### Task
Please repeat exactly, and only, the lines from the one containing "Recente berichten" through the end of the records below, with no pictures.

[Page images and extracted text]

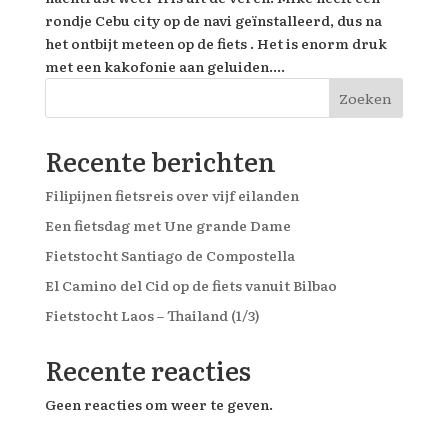
rondje Cebu city op de navi geïnstalleerd, dus na
het ontbijt meteen op de fiets . Het is enorm druk
met een kakofonie aan geluiden....
Zoeken
Recente berichten
Filipijnen fietsreis over vijf eilanden
Een fietsdag met Une grande Dame
Fietstocht Santiago de Compostella
El Camino del Cid op de fiets vanuit Bilbao
Fietstocht Laos – Thailand (1/3)
Recente reacties
Geen reacties om weer te geven.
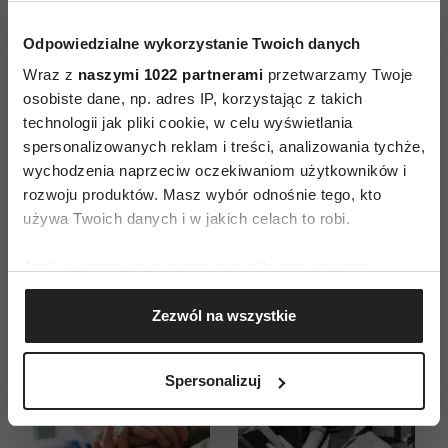
Odpowiedzialne wykorzystanie Twoich danych
Wraz z
naszymi 1022 partnerami
przetwarzamy Twoje
osobiste dane, np. adres IP, korzystając z takich
ZAMÓW
technologii jak pliki cookie, w celu wyświetlania
spersonalizowanych reklam i treści, analizowania tychże,
WYDANIE DRUKOWANE
wychodzenia naprzeciw oczekiwaniom użytkowników i
rozwoju produktów. Masz wybór odnośnie tego, kto
E-WYDANIE
używa Twoich danych i w jakich celach to robi.
Jeśli wyrazisz na to zgodę, chcielibyśmy również:
Gromadzić dane dotyczące Twojej lokalizacji
Zezwól na wszystkie
geograficznej z dokładnością nawet do kilku metrów
Identyfikować Twoje urządzenie, aktywnie
analizując charakteryzującego je zbiory danych
Spersonalizuj
(fingerprinting, czyli wirtualny odcisk palca)
Dowiedz się więcej odnośnie tego, jak Twoje osobiste
dane są przetwarzane oraz ustaw własne preferencje w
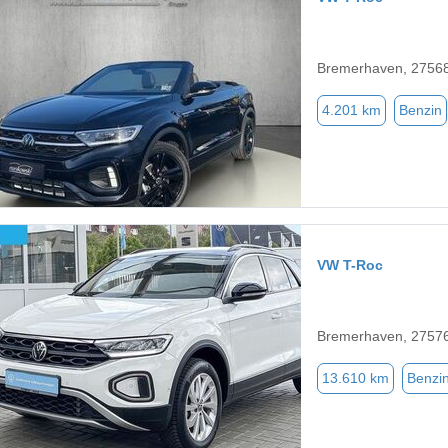
Bremerhaven, 2756
4.201 km
Benzin
VW T-Roc
Bremerhaven, 2757
13.610 km
Benzi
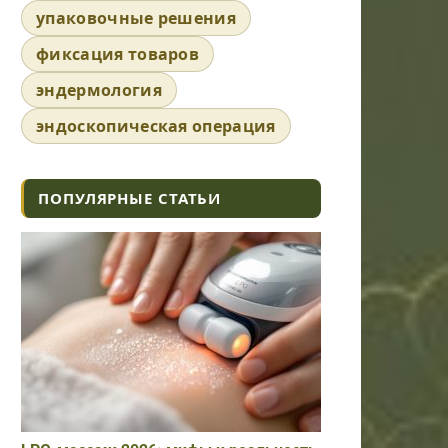
упаковочные решения
фиксация товаров
эндермология
эндоскопическая операция
ПОПУЛЯРНЫЕ СТАТЬИ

### Output for this exercise
Recente berichten
Filipijnen fietsreis over vijf eilanden
Een fietsdag met Une grande Dame
Fietstocht Santiago de Compostella
El Camino del Cid op de fiets vanuit Bilbao
Fietstocht Laos – Thailand (1/3)
Recente reacties
Geen reacties om weer te geven.
Odpowiedzialne wykorzystanie Twoich danych
Wraz z
naszymi 1022 partnerami
przetwarzamy Twoje
osobiste dane, np. adres IP, korzystając z takich
ZAMÓW
technologii jak pliki cookie, w celu wyświetlania
spersonalizowanych reklam i treści, analizowania tychże,
WYDANIE DRUKOWANE
wychodzenia naprzeciw oczekiwaniom użytkowników i
rozwoju produktów. Masz wybór odnośnie tego, kto
E-WYDANIE
używa Twoich danych i w jakich celach to robi.
Jeśli wyrazisz na to zgodę, chcielibyśmy również:
Gromadzić dane dotyczące Twojej lokalizacji
Zezwól na wszystkie
geograficznej z dokładnością nawet do kilku metrów
Identyfikować Twoje urządzenie, aktywnie
analizując charakteryzującego je zbiory danych
Spersonalizuj
(fingerprinting, czyli wirtualny odcisk palca)
Dowiedz się więcej odnośnie tego, jak Twoje osobiste
dane są przetwarzane oraz ustaw własne preferencje w
Bremerhaven, 2756
4.201 km
Benzin
VW T-Roc
Bremerhaven, 2757
13.610 km
Benzi
упаковочные решения
фиксация товаров
эндермология
эндоскопическая операция
ПОПУЛЯРНЫЕ СТАТЬИ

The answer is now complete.